Möchtest du gerne Verbesserungsvorschläge für alle deine Programme haben?


----------



## Thallius (2. Feb 2015)

Newcomer2 hat gesagt.:


> Hallo elischa,
> 
> in deinem Konstruktor kannst du erstmal das
> 
> ...



Das finde ich einen blöden Tipp. Es ist sehr löblich bei jedem Zugriff auf eine Instanzenvariable this zu verwenden. Das erleichtert das Lesen des Codes ungemein und beugt doofen Fehlern vor wenn man mal aus versehen eine lokale Variable genauso nennt wie eine IInstanzvariable.

Gruß

Claus


----------



## elischa (7. Feb 2015)

ehm sry kann da nur unregelmäßig dran arbeiten, Klausurenphase und so...
Aber Verbesserungsvorschläge und so nehme ich auf jeden auch gern. Das mit dem this habe ich auch noch nicht ganz verinnerlicht. Ich dachte ich referenziere damit immer die aktuell laufende Instanz (und es wäre möglicherweise leserlicher wenn es drin ist). Aber ich glaube da ist noch mehr in "this". Muss ich noch genauer durcharbeiten.


----------



## Ruzmanz (7. Feb 2015)

> Das finde ich einen blöden Tipp. Es ist sehr löblich bei jedem Zugriff auf eine Instanzenvariable this zu verwenden. Das erleichtert das Lesen des Codes ungemein und beugt doofen Fehlern vor wenn man mal aus versehen eine lokale Variable genauso nennt wie eine IInstanzvariable.
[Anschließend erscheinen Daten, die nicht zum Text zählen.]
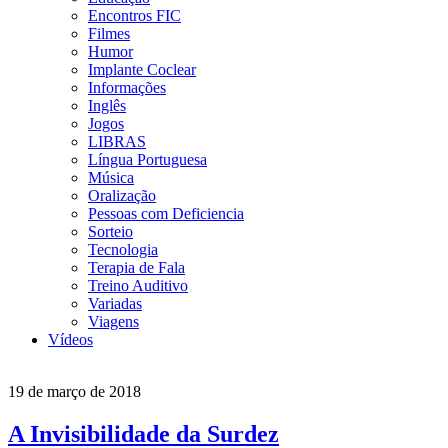
Encontros FIC
Filmes
Humor
Implante Coclear
Informações
Inglês
Jogos
LIBRAS
Língua Portuguesa
Música
Oralização
Pessoas com Deficiencia
Sorteio
Tecnologia
Terapia de Fala
Treino Auditivo
Variadas
Viagens
Vídeos
19 de março de 2018
A Invisibilidade da Surdez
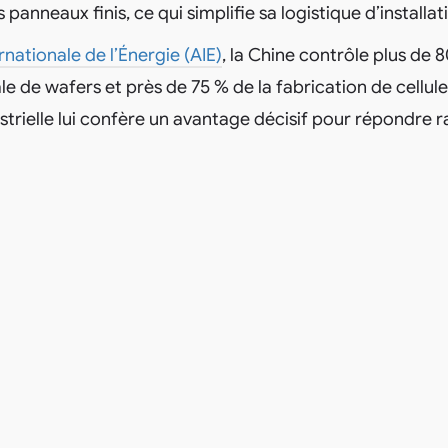
panneaux finis, ce qui simplifie sa logistique d’installat
nationale de l’Énergie (AIE)
, la Chine contrôle plus de 
 de wafers et près de 75 % de la fabrication de cellules
strielle lui confère un avantage décisif pour répondre 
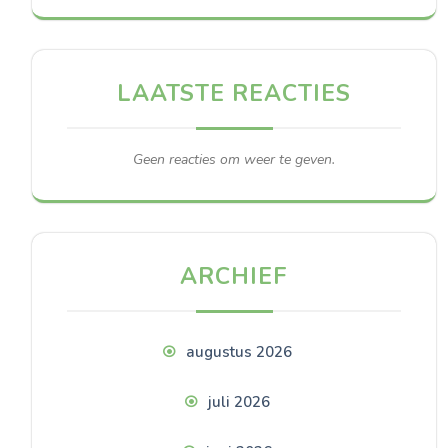
LAATSTE REACTIES
Geen reacties om weer te geven.
ARCHIEF
augustus 2026
juli 2026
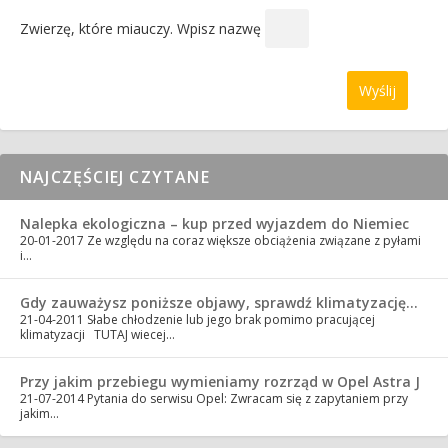
Zwierzę, które miauczy. Wpisz nazwę
NAJCZĘŚCIEJ CZYTANE
Nalepka ekologiczna – kup przed wyjazdem do Niemiec
20-01-2017
Ze względu na coraz większe obciążenia związane z pyłami
i…
Gdy zauważysz poniższe objawy, sprawdź klimatyzację…
21-04-2011
Słabe chłodzenie lub jego brak pomimo pracującej
klimatyzacji TUTAJ wiecej…
Przy jakim przebiegu wymieniamy rozrząd w Opel Astra J
21-07-2014
Pytania do serwisu Opel: Zwracam się z zapytaniem przy
jakim…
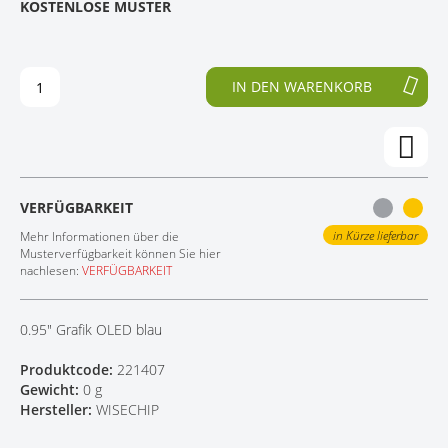
KOSTENLOSE MUSTER
D
F
KONTAKT
E
A
R
N
B
G
IN DEN WARENKORB
I
D
L
E
D
R
E
B
R
I
G
L
VERFÜGBARKEIT
A
D
L
E
in Kürze lieferbar
Mehr Informationen über die
E
R
Musterverfügbarkeit können Sie hier
nachlesen:
VERFÜGBARKEIT
R
G
I
A
E
L
0.95" Grafik OLED blau
S
E
P
R
Produktcode:
221407
R
I
Gewicht:
0 g
I
E
Hersteller:
WISECHIP
N
S
G
P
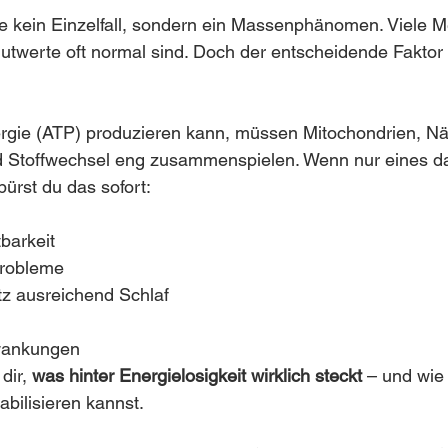
te kein Einzelfall, sondern ein Massenphänomen. Viele 
Blutwerte oft normal sind. Doch der entscheidende Faktor 
rgie (ATP) produzieren kann, müssen Mitochondrien, Näh
d Stoffwechsel eng zusammenspielen. Wenn nur eines d
spürst du das sofort:
barkeit
probleme
tz ausreichend Schlaf
ankungen
dir, 
was hinter Energielosigkeit wirklich steckt
 – und wie
abilisieren kannst.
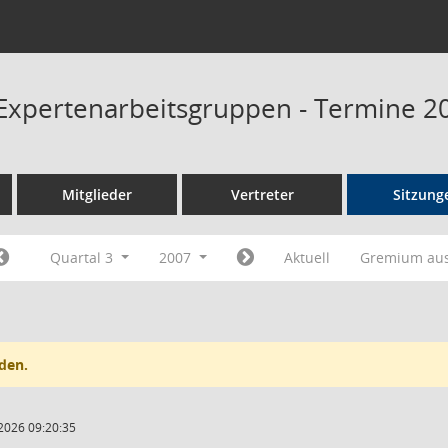
Expertenarbeitsgruppen - Termine 2
Mitglieder
Vertreter
Sitzung
Quartal 3
2007
Aktuell
Gremium au
den.
2026 09:20:35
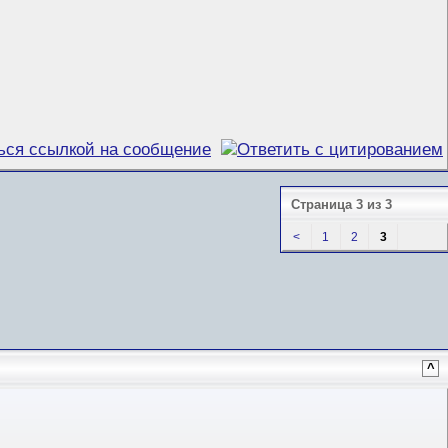
Страница 3 из 3
<
1
2
3
^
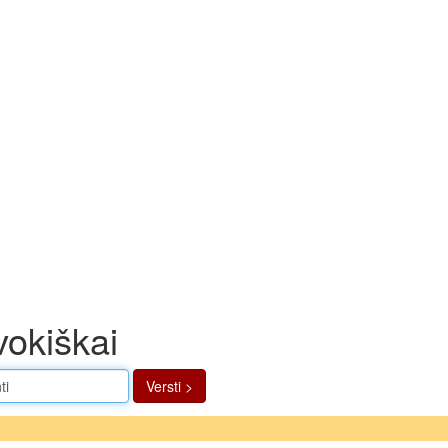
vokiškai
Versti >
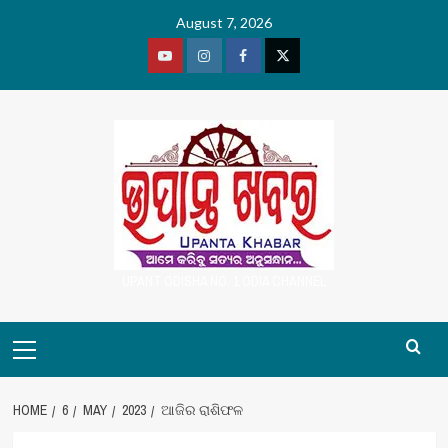
Skip
August 7, 2026
to
content
Youtube
Vimeo
Facebook
Twitter
UPANT ODISHA NO. 1 ODIA CHANNEL
Primary
Menu
HOME
6
MAY
2023
ଆଜିର ରାଶିଫଳ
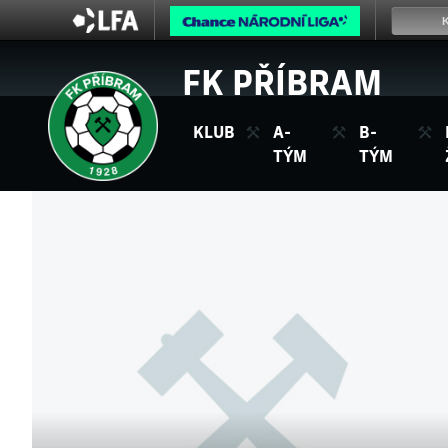
FK PŘÍBRAM
KLUB
A-
B-
TÝM
TÝM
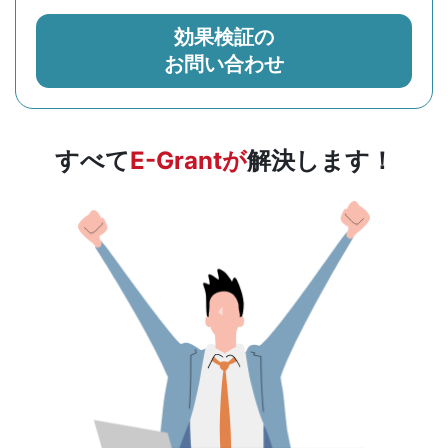
効果検証の
お問い合わせ
すべて
E-Grantが
解決します！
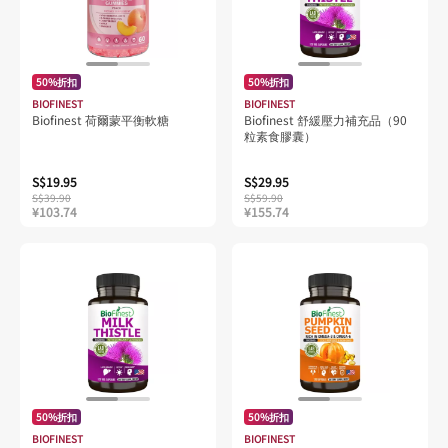
50%折扣
50%折扣
BIOFINEST
BIOFINEST
Biofinest 荷爾蒙平衡軟糖
Biofinest 舒緩壓力補充品（90
粒素食膠囊）
S$19.95
S$29.95
S$39.90
S$59.90
¥103.74
¥155.74
50%折扣
50%折扣
BIOFINEST
BIOFINEST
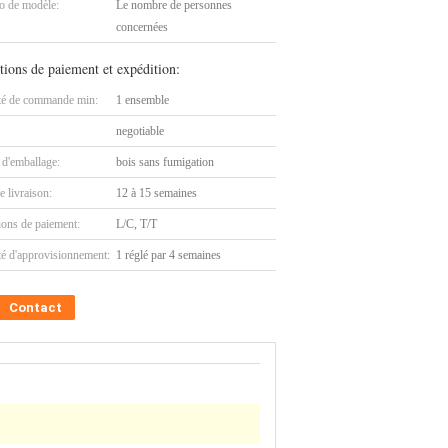
 de modèle:
Le nombre de personnes
concernées
tions de paiement et expédition:
té de commande min:
1 ensemble
negotiable
 d'emballage:
bois sans fumigation
e livraison:
12 à 15 semaines
ions de paiement:
L/C, T/T
té d'approvisionnement:
1 réglé par 4 semaines
Contact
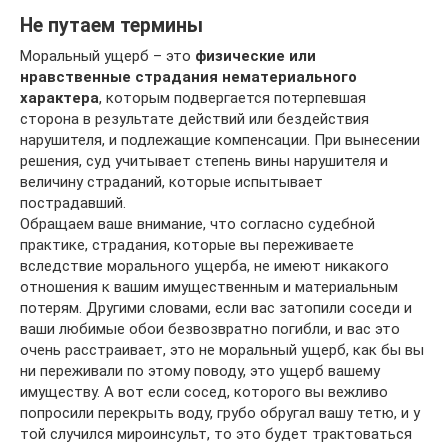
Не путаем термины
Моральный ущерб – это
физические или
нравственные страдания нематериального
характера
, которым подвергается потерпевшая
сторона в результате действий или бездействия
нарушителя, и подлежащие компенсации. При вынесении
решения, суд учитывает степень вины нарушителя и
величину страданий, которые испытывает
пострадавший.
Обращаем ваше внимание, что согласно судебной
практике, страдания, которые вы переживаете
вследствие морального ущерба, не имеют никакого
отношения к вашим имущественным и материальным
потерям. Другими словами, если вас затопили соседи и
ваши любимые обои безвозвратно погибли, и вас это
очень расстраивает, это не моральный ущерб, как бы вы
ни переживали по этому поводу, это ущерб вашему
имуществу. А вот если сосед, которого вы вежливо
попросили перекрыть воду, грубо обругал вашу тетю, и у
той случился мироинсульт, то это будет трактоваться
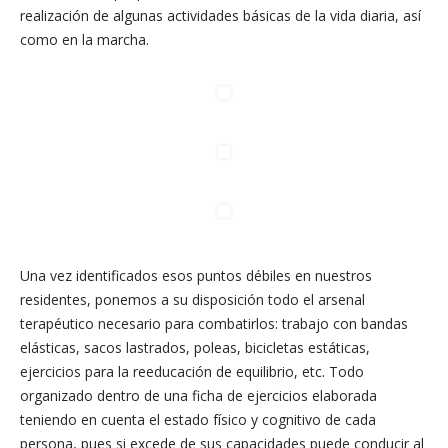
realización de algunas actividades básicas de la vida diaria, así
como en la marcha.
Una vez identificados esos puntos débiles en nuestros
residentes, ponemos a su disposición todo el arsenal
terapéutico necesario para combatirlos: trabajo con bandas
elásticas, sacos lastrados, poleas, bicicletas estáticas,
ejercicios para la reeducación de equilibrio, etc. Todo
organizado dentro de una ficha de ejercicios elaborada
teniendo en cuenta el estado físico y cognitivo de cada
persona, pues si excede de sus capacidades puede conducir al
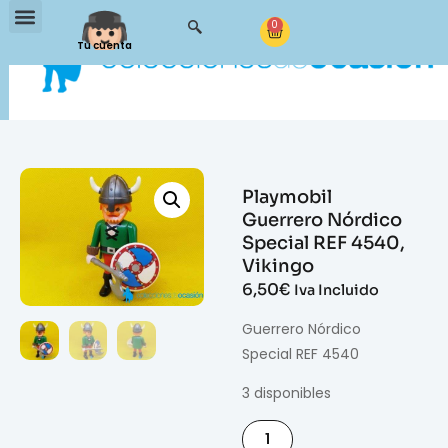
0
Tu cuenta
Playmobil
Guerrero Nórdico
Special REF 4540,
Vikingo
6,50
€
Iva Incluido
Guerrero Nórdico
Special REF 4540
3 disponibles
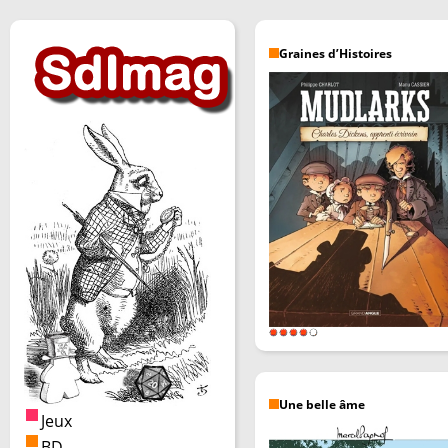
Graines d’Histoires
Une belle âme
Jeux
BD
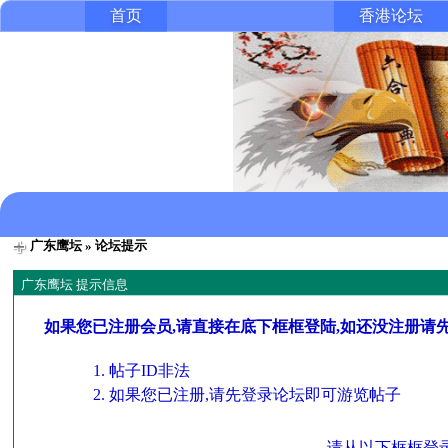
首页
香港论坛
广东鹰坛
» 论坛提示
广东鹰坛 提示信息
如果您已注册会员,请直接在底下框框登陆,如还没注册请
帖子ID非法
如果您已注册,请先登录论坛即可游览帖子
请从以下框框登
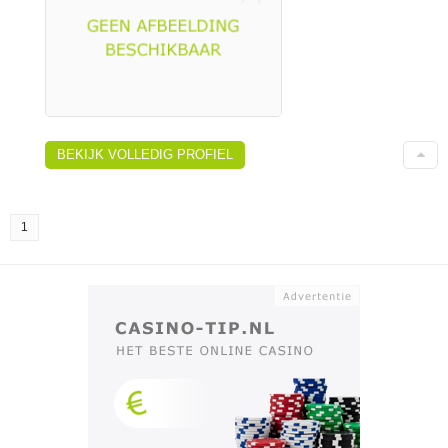
BEKIJK VOLLEDIG PROFIEL
1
"this." wegzulassen, weil man es weglassen kann ... ist keine gute Begründung. Ich verwende "this" auch nicht. Sehe darin keinen Mehrwert, da die IDEs den lokalen Variablen und Instanzvariablen andere Farben geben. Methoden sollten zudem mMn so kurz gehalten werden, dass selbst im Texteditor keine Verwechslung möglich ist. Es hat sich (zeitweise) das "m_" Präfix vor Instanzvariablen durchgesetzt. Eclipse bietet die Möglichkeit einen Instanzvariablen-Präfix zu setzen, sodass bei der Entwicklung (Generierung von Gettern und Settern etc.) keine Nachteile entstehen. Das Präfix ist deutlich kürzer als "this." und dadurch leserlicher, evtl. sicherer. Eine Instanzvariable bei der man das "m_" vergessen hat, fällt schnell auf. Sollte mal das "this." fehlen, wird der Fehler (mMn) nicht so schnell bemerkt. Gegen "m_" und "this." spricht, dass man sich in falscher Sicherheit wiegt. Immerhin geht man davon aus, dass es sich um lokale Variabeln handelt, sofern das "m_" und "this." nicht vorhanden ist. Das wurde zwar per Konvention festgelegt, interessiert den Java Compiler nur bedingt. (Muss zugeben, dass ich nicht genau weis, ob es Toolunterstützung für "this." vor Instanzvariablen gibt, dann würde die Sache widerum ein bisschen anders aussehen).

Sicherheit? Sehe ich bei keinen der drei Varianten. Lesbarkeit? Ohne "this." und "m_" werden lokale Variablen und Instanzvariablen kurz und farblich hervorgehoben.

Fazit: Da ich in keinem Projekt die Konvention (ohne, "this" oder "m_") geändert habe, hebt sich mMn keiner der drei Varianten deutlich ab. Somit sollte man in einem Projekt die Konvention einfach nur konsequent befolgen.


----------



## Thallius (7. Feb 2015)

Ruzmanz hat gesagt.:


> "this." wegzulassen, weil man es weglassen kann ... ist keine gute Begründung. Ich verwende "this" auch nicht. Sehe darin keinen Mehrwert, da die IDEs den lokalen Variablen und Instanzvariablen andere Farben geben....



Eclipse macht das Defaultmäßig nicht. Du kannst also nicht davon ausgehen das es bei allen so ist nur weil Deine IDE das macht.

Gruß

Claus


----------